Tell us about yourself. Your age, married, kids, grandkids? What do you do for a living?
I was diagnosed with Parkinson’s in 2013 at age 52 and am now 57. I have been with my partner, Melissa, for 12 years and we reside in Kent. My daughter Danielle is 31. I have worked as CFO at The McLean Company (a construction equipment dealer) for the past 19 years.
What were your symptoms?
I was having tremors in my right arm for about a year and was first diagnosed with benign essential tremors. After another year of various testing, I was also diagnosed with Parkinson’s. In addition to the tremors in my right arm, I was experiencing loss of manual dexterity and increased fatigue.
How has the disease progressed and impacted your daily life? What accommodations have you made?
My Parkinson’s has challenged me with slowing down my cognitive thinking, ability to stand for long periods of time, walking long distances, driving, choking at night and an even greater amount of increased fatigue. The biggest impact on my daily life is everything taking longer than it used to and not having enough energy to accomplish all I would like to accomplish on any given day. I am fortunate that The McLean family has been incredibly accommodating.
Before your diagnosis, did you know anything about PD? What were your expectations? Any surprises?
Prior to my diagnosis, I identified Parkinson’s disease with Michael J. Fox and Muhammad Ali. The biggest surprise was being diagnosed at my age. I thought PD was a disease that affected people in their 70s.
What do you want people to know about PD? What would you say to someone who is newly diagnosed?
It is extremely important to have an understanding and helpful partner, along with supportive family and friends. I would tell someone with a new diagnosis to learn to live life differently. Accept rather than become frustrated with the slowness of your day. Maintain a sense of humor. Take time for the things you enjoy — in my case, that is music. Live your life fully — don’t let PD stop you from enjoying all the things you love in life.
How important are events such as Moving Day? Had you attended it prior to your diagnosis?

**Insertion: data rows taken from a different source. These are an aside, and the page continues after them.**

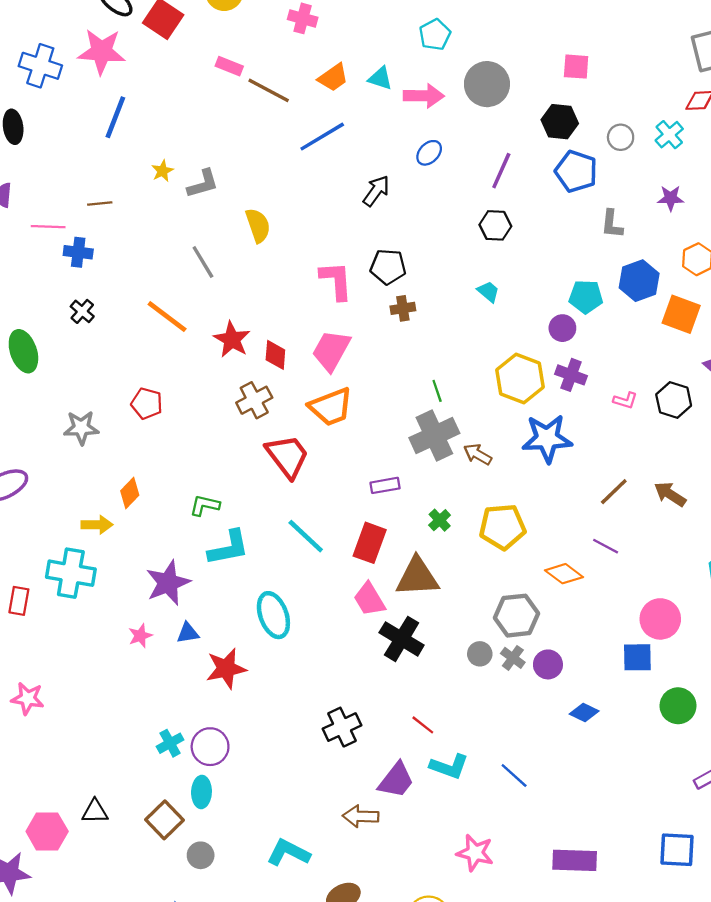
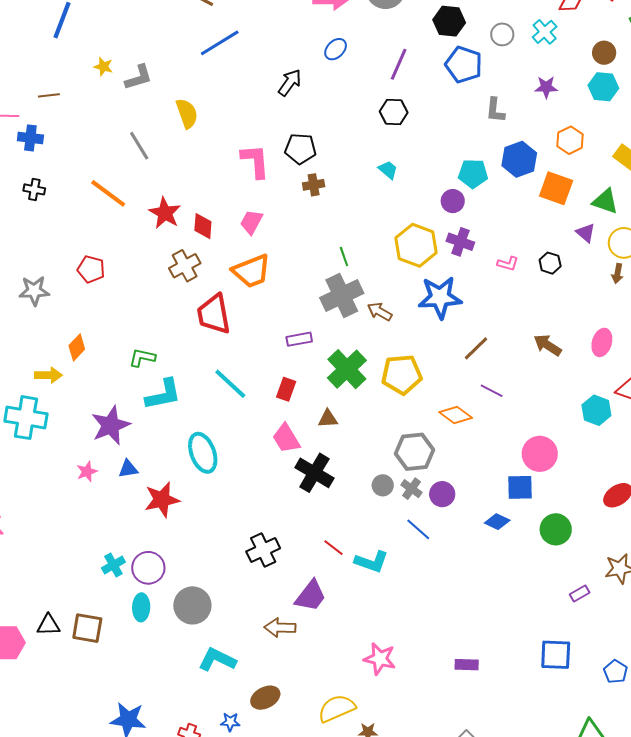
blue line: (322, 137) -> (220, 43), moved
yellow star: (162, 171) -> (103, 67), turned -30
black cross: (82, 311) -> (34, 189), turned -30
pink trapezoid: (331, 350) -> (251, 222), size x0.7
black hexagon: (674, 400) -> (550, 263), size x0.7
red trapezoid: (287, 456) -> (214, 314), turned -153
brown line: (614, 492) -> (476, 348), moved
green cross: (440, 520) -> (347, 369), size x2.0
red rectangle: (370, 543) -> (286, 389), size x0.7
brown triangle: (417, 577) -> (328, 419), size x0.5
blue diamond: (584, 713) -> (497, 522), moved
cyan L-shape: (449, 766) -> (372, 562), moved
blue line: (514, 776) -> (418, 529), moved
brown square: (164, 820) -> (87, 628), moved, turned -36
gray circle: (201, 855) -> (192, 605), moved, size x1.6
purple rectangle: (575, 860) -> (467, 665), size x0.6

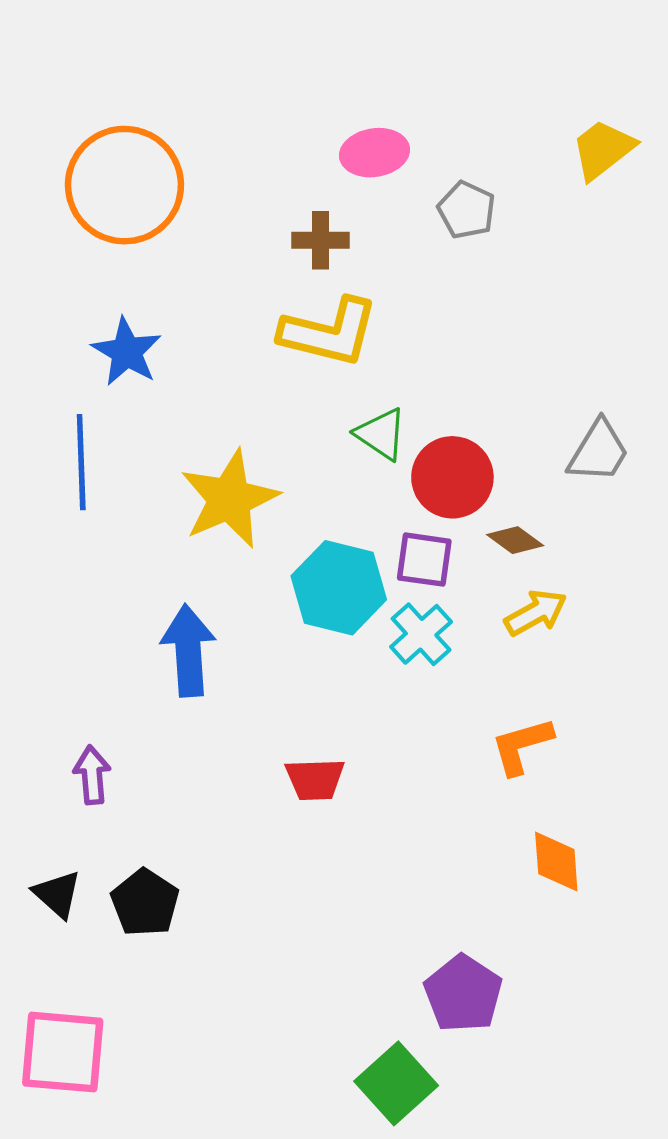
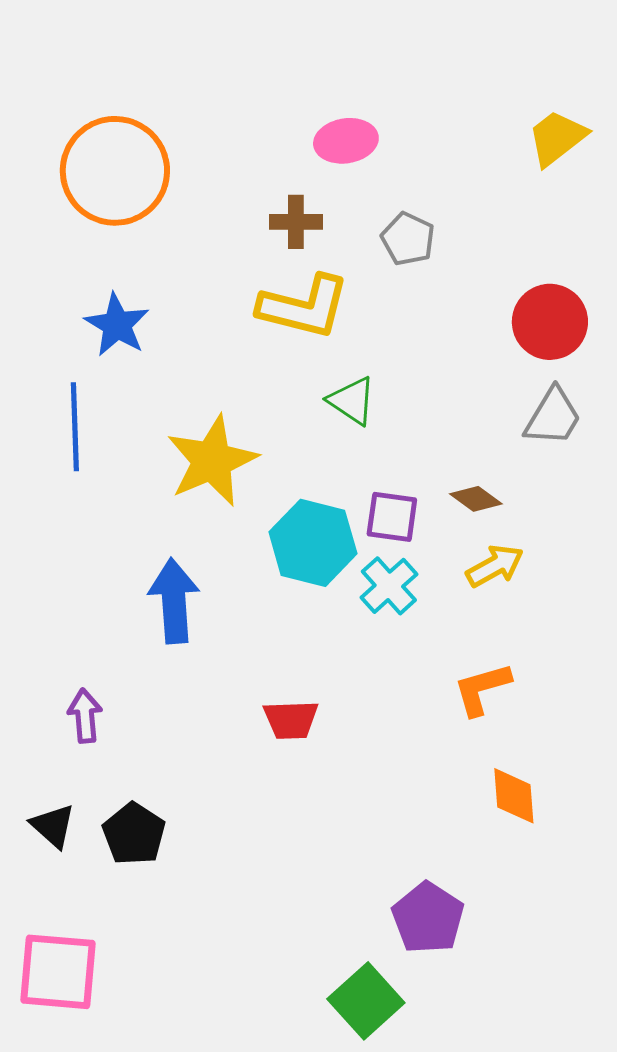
gray pentagon: (467, 210) -> (408, 239), moved
red circle: (452, 477) -> (550, 322), moved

Events like Moving Day are a great opportunity for everyone connected with PD to gather as a community and raise funds for exceptional programs and research. Moving Day began in Cleveland in 2016. I was humbled by the amount of support I have from my family and friends. I would encourage everyone with PD to attend.
What are you doing for fun this summer?
I plan to enjoy working in my yard, taking vacations, and spending time with family and friends.
Get Moving for Parkinson’s
June 23 at Wade Oval
The third annual Moving Day Cleveland is 10:30 a.m. to 1:30 p.m. June 23 at Wade Oval in University Circle.
This fun and inspiring event — held throughout the nation — brings families and friends together to raise awareness and to fight against Parkinson’s disease.
This celebration of movement will have not only a walk around the Oval, but also a kids’ area, resource pavilion, and two movement pavilions featuring different ways to get moving. Research shows that increased movement helps PD patients manage their symptoms.
Free parking will be available for the first 300 cars at the Louis Stokes Cleveland VA Medical Center.